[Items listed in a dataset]
--*--

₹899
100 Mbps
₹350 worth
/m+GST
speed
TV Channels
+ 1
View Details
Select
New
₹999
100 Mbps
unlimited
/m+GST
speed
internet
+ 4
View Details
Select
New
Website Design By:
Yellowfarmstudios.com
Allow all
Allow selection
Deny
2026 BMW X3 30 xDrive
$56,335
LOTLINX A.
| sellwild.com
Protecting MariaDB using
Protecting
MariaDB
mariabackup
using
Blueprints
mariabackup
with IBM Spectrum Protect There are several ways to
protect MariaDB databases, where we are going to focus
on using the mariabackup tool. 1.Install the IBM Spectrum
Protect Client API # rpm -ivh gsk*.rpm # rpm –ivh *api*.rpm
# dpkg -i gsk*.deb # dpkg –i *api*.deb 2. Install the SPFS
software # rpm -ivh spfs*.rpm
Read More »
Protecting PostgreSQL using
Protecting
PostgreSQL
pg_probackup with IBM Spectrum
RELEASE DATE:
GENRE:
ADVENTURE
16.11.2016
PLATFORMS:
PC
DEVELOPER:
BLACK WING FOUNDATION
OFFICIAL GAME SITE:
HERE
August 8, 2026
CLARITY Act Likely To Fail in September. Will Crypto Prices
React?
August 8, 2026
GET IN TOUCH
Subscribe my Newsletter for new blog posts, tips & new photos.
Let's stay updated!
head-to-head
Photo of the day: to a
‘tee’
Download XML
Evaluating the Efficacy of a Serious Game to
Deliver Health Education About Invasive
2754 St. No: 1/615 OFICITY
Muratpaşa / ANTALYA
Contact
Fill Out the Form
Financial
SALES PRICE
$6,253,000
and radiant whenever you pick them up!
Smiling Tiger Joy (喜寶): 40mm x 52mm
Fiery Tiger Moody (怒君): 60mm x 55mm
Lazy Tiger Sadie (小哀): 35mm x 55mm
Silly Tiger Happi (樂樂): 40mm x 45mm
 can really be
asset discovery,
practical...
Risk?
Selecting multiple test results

--*--

Answer with the exact lines running from the one that contains "Smiling Tiger Joy (喜寶): 40mm x 52mm" through the last line of the data. Include no other line.

ANSWER TO THIS EXERCISE:
Smiling Tiger Joy (喜寶): 40mm x 52mm
Fiery Tiger Moody (怒君): 60mm x 55mm
Lazy Tiger Sadie (小哀): 35mm x 55mm
Silly Tiger Happi (樂樂): 40mm x 45mm
 can really be
asset discovery,
practical...
Risk?
Selecting multiple test results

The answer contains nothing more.